Zondag overleed in zijn huis in Las Vegas comedy-icoon Jerry Lewis. Hij stierf op zijn 91e een natuurlijke dood. “Ik besta omdat hij bestond,” twitterde acteur Jim Carrey, verwijzend naar de invloed die Lewis op hem had met zijn slapstickgrappen en -grollen.
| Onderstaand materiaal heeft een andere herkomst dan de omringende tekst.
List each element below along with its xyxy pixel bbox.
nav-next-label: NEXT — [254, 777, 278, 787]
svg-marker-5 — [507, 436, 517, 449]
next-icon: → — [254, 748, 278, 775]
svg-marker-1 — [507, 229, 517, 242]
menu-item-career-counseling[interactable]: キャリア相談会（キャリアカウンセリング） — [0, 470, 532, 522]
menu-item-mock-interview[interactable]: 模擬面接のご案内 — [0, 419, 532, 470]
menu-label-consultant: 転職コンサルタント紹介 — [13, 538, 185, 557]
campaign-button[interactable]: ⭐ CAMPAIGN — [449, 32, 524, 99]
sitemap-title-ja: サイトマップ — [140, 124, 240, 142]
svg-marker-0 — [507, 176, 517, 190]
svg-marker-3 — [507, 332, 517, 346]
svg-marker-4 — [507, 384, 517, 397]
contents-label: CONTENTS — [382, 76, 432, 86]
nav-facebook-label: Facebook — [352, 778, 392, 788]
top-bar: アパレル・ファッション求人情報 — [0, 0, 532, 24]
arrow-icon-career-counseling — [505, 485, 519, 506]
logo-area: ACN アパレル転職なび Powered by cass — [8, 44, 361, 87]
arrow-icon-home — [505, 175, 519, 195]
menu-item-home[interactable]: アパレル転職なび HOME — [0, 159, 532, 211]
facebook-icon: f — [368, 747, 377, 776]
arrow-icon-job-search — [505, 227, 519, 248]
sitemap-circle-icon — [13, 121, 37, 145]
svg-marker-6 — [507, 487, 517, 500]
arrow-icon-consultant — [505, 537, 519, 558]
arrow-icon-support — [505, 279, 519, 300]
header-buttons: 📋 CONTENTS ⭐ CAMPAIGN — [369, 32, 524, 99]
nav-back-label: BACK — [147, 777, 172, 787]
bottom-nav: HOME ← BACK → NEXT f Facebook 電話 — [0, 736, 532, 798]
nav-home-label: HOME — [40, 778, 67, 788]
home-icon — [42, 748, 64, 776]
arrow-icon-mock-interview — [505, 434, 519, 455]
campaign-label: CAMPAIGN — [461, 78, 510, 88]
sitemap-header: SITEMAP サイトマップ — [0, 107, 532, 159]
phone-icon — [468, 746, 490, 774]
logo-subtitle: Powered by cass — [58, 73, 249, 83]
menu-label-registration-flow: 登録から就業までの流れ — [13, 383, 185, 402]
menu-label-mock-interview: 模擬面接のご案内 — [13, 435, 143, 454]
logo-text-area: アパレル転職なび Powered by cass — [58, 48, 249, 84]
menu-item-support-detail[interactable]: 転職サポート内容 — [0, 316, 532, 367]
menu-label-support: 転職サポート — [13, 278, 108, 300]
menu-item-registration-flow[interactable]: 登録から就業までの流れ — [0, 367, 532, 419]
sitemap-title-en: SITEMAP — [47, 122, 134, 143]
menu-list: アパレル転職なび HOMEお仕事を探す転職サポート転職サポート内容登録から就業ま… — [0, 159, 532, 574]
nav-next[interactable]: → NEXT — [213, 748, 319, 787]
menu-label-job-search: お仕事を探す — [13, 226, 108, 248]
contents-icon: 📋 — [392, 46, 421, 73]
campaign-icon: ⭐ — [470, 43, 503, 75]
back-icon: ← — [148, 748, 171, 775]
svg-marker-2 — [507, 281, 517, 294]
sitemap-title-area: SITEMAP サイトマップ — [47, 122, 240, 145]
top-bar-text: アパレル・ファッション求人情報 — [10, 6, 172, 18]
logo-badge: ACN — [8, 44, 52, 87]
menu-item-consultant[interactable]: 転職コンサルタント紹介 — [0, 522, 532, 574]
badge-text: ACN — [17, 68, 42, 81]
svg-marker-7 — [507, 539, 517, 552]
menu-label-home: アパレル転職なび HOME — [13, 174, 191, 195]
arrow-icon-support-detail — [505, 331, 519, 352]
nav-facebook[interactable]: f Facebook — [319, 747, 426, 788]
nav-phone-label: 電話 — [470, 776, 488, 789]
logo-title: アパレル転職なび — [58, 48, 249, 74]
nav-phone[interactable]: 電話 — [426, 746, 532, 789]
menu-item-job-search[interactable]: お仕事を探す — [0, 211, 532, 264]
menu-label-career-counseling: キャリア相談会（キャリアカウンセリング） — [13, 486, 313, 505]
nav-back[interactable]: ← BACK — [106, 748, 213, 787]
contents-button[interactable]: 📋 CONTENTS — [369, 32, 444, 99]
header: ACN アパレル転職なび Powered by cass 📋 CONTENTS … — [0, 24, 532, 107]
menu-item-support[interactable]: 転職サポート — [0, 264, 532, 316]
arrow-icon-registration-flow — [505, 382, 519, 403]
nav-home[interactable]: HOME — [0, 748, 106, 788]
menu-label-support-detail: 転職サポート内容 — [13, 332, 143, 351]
Lewis was legendarisch als komiek in het theater, op tv en in films. Zijn stijl van overacting, compleet met plastische gelaatsuitdrukkingen, wilde aapachtige bewegingen en harde uitroepen zullen met name de oudere lezer nog wel op het netvlies staan. Er was echter ook een Jerry Lewis die erkenning zocht als serieus acteur. En een Jerry Lewis die verslaafd was aan werken, pijnstillers, vrouwen en vooral aan aandacht.
Martin and Lewis
Jerry Lewis werd geboren als Joseph Levitch op 16 maart 1926, in Newark, New Jersey. Al op vijfjarige leeftijd zong Jerry af en toe een liedje in de komische theater-act van zijn ouders Danny en Rae. Na de oorlog maakte hij furore met acteur en zanger Dean Martin in hun act Martin and Lewis. Lewis’ regiedebuut was The Bellboy uit 1960, drie jaar later kwam zijn grote succes The Nutty Professor, een komische versie van Dr. Jekyll en Mr. Hide, in 1996 opnieuw uitgebracht met Eddie Murphy. Zijn films werden door het publiek enthousiast ontvangen, opvallend genoeg ook in Frankrijk, waar recensenten hem vergeleken met Jacques Tati. In 1984 werd hij benoemd tot Ridder in het Franse Legion d’Honneur.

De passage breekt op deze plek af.